_EXERCISE OBJECTIVE_. Print the line that has "com muita propriedade" in it, then every remaining line of the data, exactly and without anything extra.

_Saved data entries_.
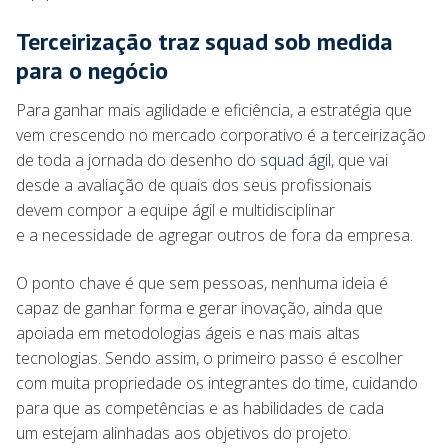
Terceirização traz squad sob medida
para o negócio
Para ganhar mais agilidade e eficiência, a estratégia que
vem crescendo no mercado corporativo é a terceirização
de toda a jornada do desenho do
squad ágil
, que vai
desde a avaliação de quais dos seus profissionais
devem compor a equipe ágil e multidisciplinar
e a necessidade de agregar outros de fora da empresa.
O ponto chave é que sem pessoas, nenhuma ideia é
capaz de ganhar forma e gerar inovação, ainda que
apoiada em metodologias ágeis e nas mais altas
tecnologias. Sendo assim, o primeiro passo é escolher
com muita propriedade os integrantes do time, cuidando
para que as competências e as habilidades de cada
um estejam alinhadas aos objetivos do projeto.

_RESULT OF THIS TASK_.
com muita propriedade os integrantes do time, cuidando
para que as competências e as habilidades de cada
um estejam alinhadas aos objetivos do projeto.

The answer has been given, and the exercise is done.